This guide will teach you how to automatically post a message into a slack channel of your choice with details of a new signup to your dapp.

Prerequisites

Post a message to Slack

As long as you have completed the serverless webhook guide, you’ll know how to access the email of a user within your serverless function. Now we have the email, we can post a message to Slack. To do this we’ll need to create a Slack app and set it up to post messages using incoming webhooks.

This guide will get you set up, and once you’ve completed it you will end up with a webhook URL, that’s all you need.
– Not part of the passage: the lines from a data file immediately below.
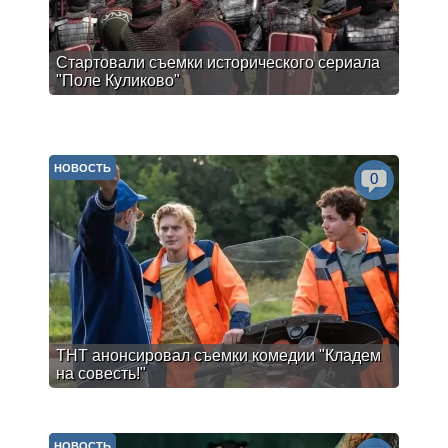
Стартовали съемки исторического сериала
"Поле Куликово"
НОВОСТЬ
0
ТНТ анонсировал съемки комедии "Кладем
на совесть!"
НОВОСТЬ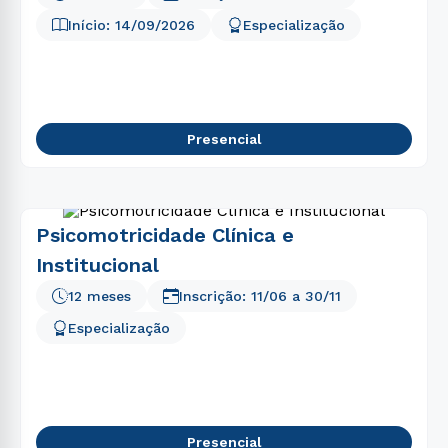
Início:
14/09/2026
Especialização
Presencial
Psicomotricidade Clínica e
Institucional
12 meses
Inscrição:
11/06
a
30/11
Especialização
Presencial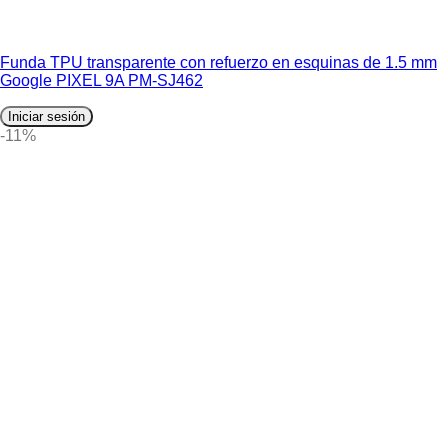
Funda TPU transparente con refuerzo en esquinas de 1.5 mm
Google PIXEL 9A PM-SJ462
Iniciar sesión
-11%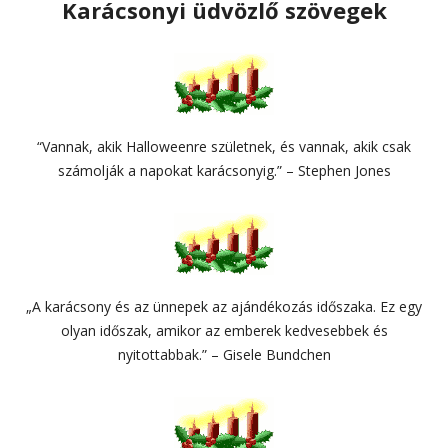
Karácsonyi üdvözlő szövegek
“Vannak, akik Halloweenre születnek, és vannak, akik csak
számolják a napokat karácsonyig.” – Stephen Jones
„A karácsony és az ünnepek az ajándékozás időszaka. Ez egy
olyan időszak, amikor az emberek kedvesebbek és
nyitottabbak.” – Gisele Bundchen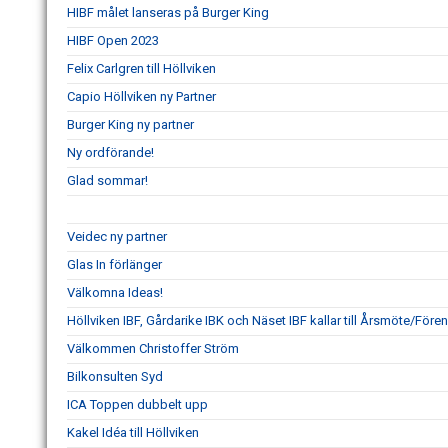
HIBF målet lanseras på Burger King
HIBF Open 2023
Felix Carlgren till Höllviken
Capio Höllviken ny Partner
Burger King ny partner
Ny ordförande!
Glad sommar!
Veidec ny partner
Glas In förlänger
Välkomna Ideas!
Höllviken IBF, Gårdarike IBK och Näset IBF kallar till Årsmöte/Fö
Välkommen Christoffer Ström
Bilkonsulten Syd
ICA Toppen dubbelt upp
Kakel Idéa till Höllviken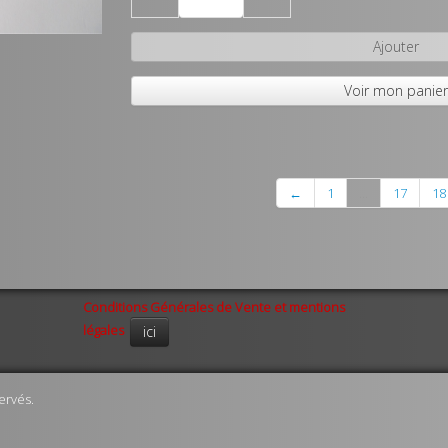
Ajouter
Voir mon panie
←
1
...
17
18
Conditions Générales de Vente et mentions
légales
ici
ervés.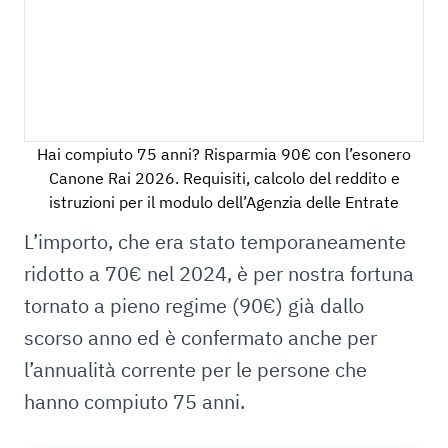
Hai compiuto 75 anni? Risparmia 90€ con l’esonero
Canone Rai 2026. Requisiti, calcolo del reddito e
istruzioni per il modulo dell’Agenzia delle Entrate
L’importo, che era stato temporaneamente
ridotto a 70€ nel 2024, è per nostra fortuna
tornato a pieno regime (90€) già dallo
scorso anno ed è confermato anche per
l’annualità corrente per le persone che
hanno compiuto 75 anni.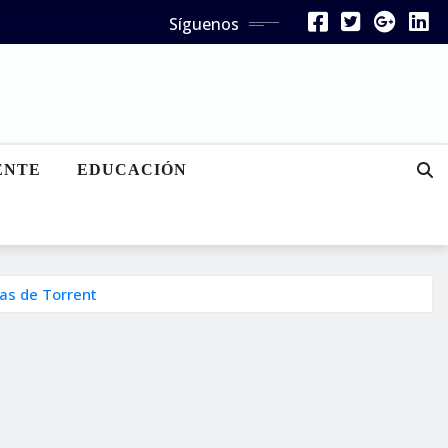
Síguenos
ENTE
EDUCACIÓN
as de Torrent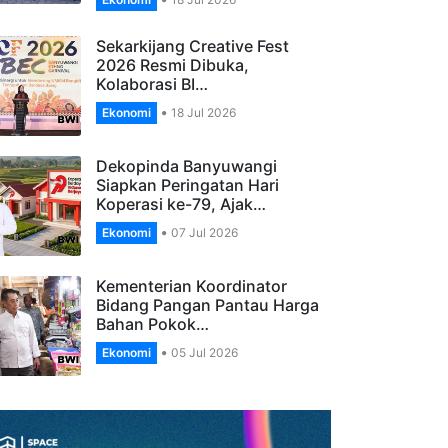
Banyuwangi, Apresiasi
Pengelola…
Ekonomi
18 Jul 2026
Sekarkijang Creative Fest
2026 Resmi Dibuka,
Kolaborasi BI…
Ekonomi
18 Jul 2026
Dekopinda Banyuwangi
Siapkan Peringatan Hari
Koperasi ke-79, Ajak…
Ekonomi
07 Jul 2026
Kementerian Koordinator
Bidang Pangan Pantau Harga
Bahan Pokok…
Ekonomi
05 Jul 2026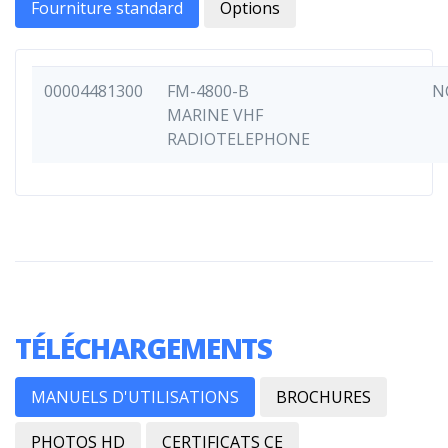
Fourniture standard
Options
00004481300
FM-4800-B
N
MARINE VHF
RADIOTELEPHONE
TÉLÉCHARGEMENTS
MANUELS D'UTILISATIONS
BROCHURES
PHOTOS HD
CERTIFICATS CE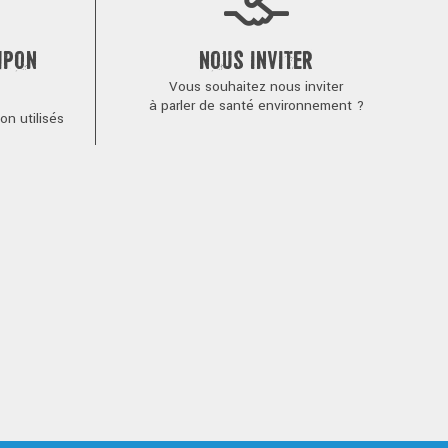
MPON
NOUS INVITER
Vous souhaitez nous inviter
à parler de santé environnement ?
n utilisés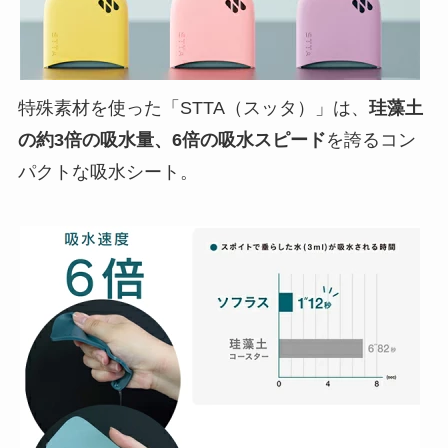
特殊素材を使った「STTA（スッタ）」は、
珪藻土
の約3倍の吸水量、6倍の吸水スピード
を誇るコン
パクトな吸水シート。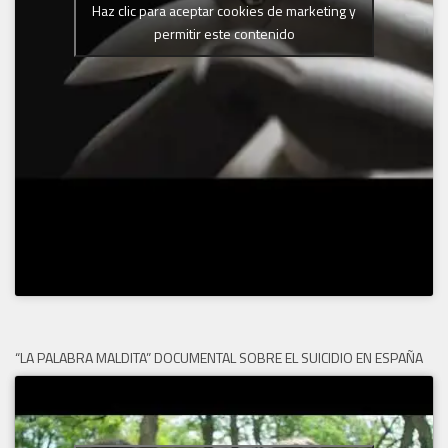
Haz clic para aceptar cookies de marketing y
permitir este contenido
“LA PALABRA MALDITA” DOCUMENTAL SOBRE EL SUICIDIO EN ESPAÑA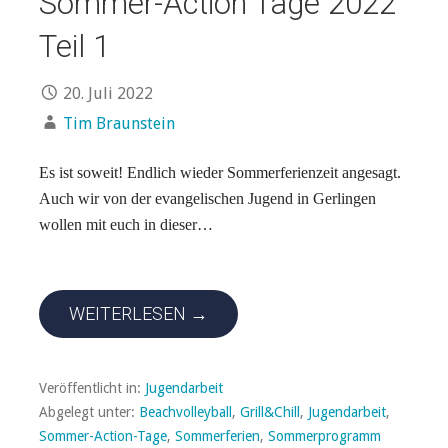
Sommer-Action Tage 2022
Teil 1
20. Juli 2022
Tim Braunstein
Es ist soweit! Endlich wieder Sommerferienzeit angesagt.
Auch wir von der evangelischen Jugend in Gerlingen
wollen mit euch in dieser…
WEITERLESEN →
Veröffentlicht in:
Jugendarbeit
Abgelegt unter:
Beachvolleyball
,
Grill&Chill
,
Jugendarbeit
,
Sommer-Action-Tage
,
Sommerferien
,
Sommerprogramm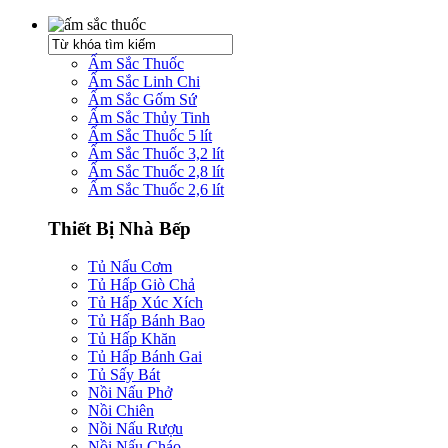
Ấm Sắc Thuốc
Ấm Sắc Linh Chi
Ấm Sắc Gốm Sứ
Ấm Sắc Thủy Tinh
Ấm Sắc Thuốc 5 lít
Ấm Sắc Thuốc 3,2 lít
Ấm Sắc Thuốc 2,8 lít
Ấm Sắc Thuốc 2,6 lít
Thiết Bị Nhà Bếp
Tủ Nấu Cơm
Tủ Hấp Giò Chả
Tủ Hấp Xúc Xích
Tủ Hấp Bánh Bao
Tủ Hấp Khăn
Tủ Hấp Bánh Gai
Tủ Sấy Bát
Nồi Nấu Phở
Nồi Chiên
Nồi Nấu Rượu
Nồi Nấu Cháo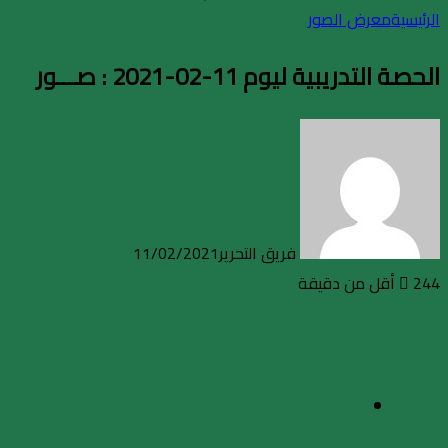
الرئيسية
معرض الصور
الحصة التدريبية ليوم 11-02-2021 : صـــور
فريق التحرير
11/02/2021
244
أقل من دقيقة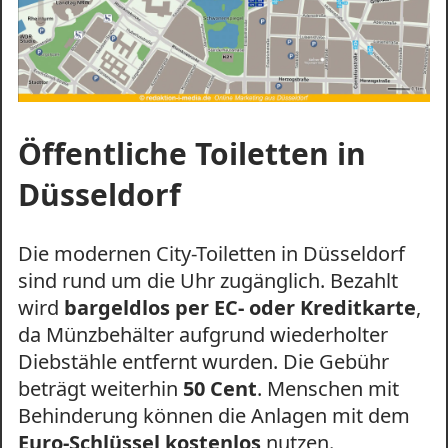
Öffentliche Toiletten in
Düsseldorf
Die modernen City-Toiletten in Düsseldorf
sind rund um die Uhr zugänglich. Bezahlt
wird
bargeldlos per EC- oder Kreditkarte
,
da Münzbehälter aufgrund wiederholter
Diebstähle entfernt wurden. Die Gebühr
beträgt weiterhin
50 Cent
. Menschen mit
Behinderung können die Anlagen mit dem
Euro-Schlüssel kostenlos
nutzen.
It’s time to write the code to send our Slack message. We can do this with anything like Axios or Request, but here we will use the Slack/webhook library to make things even easier.

// Slack.js

const { IncomingWebhook } = require("@slack/webhook");

// Read a url from the environment variables
const url = YOUR_SLACK_WEBHOOK_URL;

// Initialize
const webhook = new IncomingWebhook(url);

const sendMessage = async (message) => {
  try {
    return await webhook.send({
      text: message,
    });
  } catch (error) {
    console.error(error);
  }
};

module.exports = sendMessage;
// index.js

const webhook = require("./slack");

module.exports.handler = async (event) => {
  const email = event.data.email;

  const message = `New signup: ${email}`;

  await webhook(message);

  return {
    statusCode: 200,
    body: JSON.stringify(
      {
        message: "Go Serverless v3.0! Your function executed successfully!",
        input: event,
      },
      null,
      2
    ),
  };
};

Test it out

As per the serverless webhook guide, we can test this out using:

serverless invoke local --function FUNCTION_NAME_HERE --data '{data: {"email":"test@mail.com"}}'

We can then deploy using serverless deploy, and you’re good to go!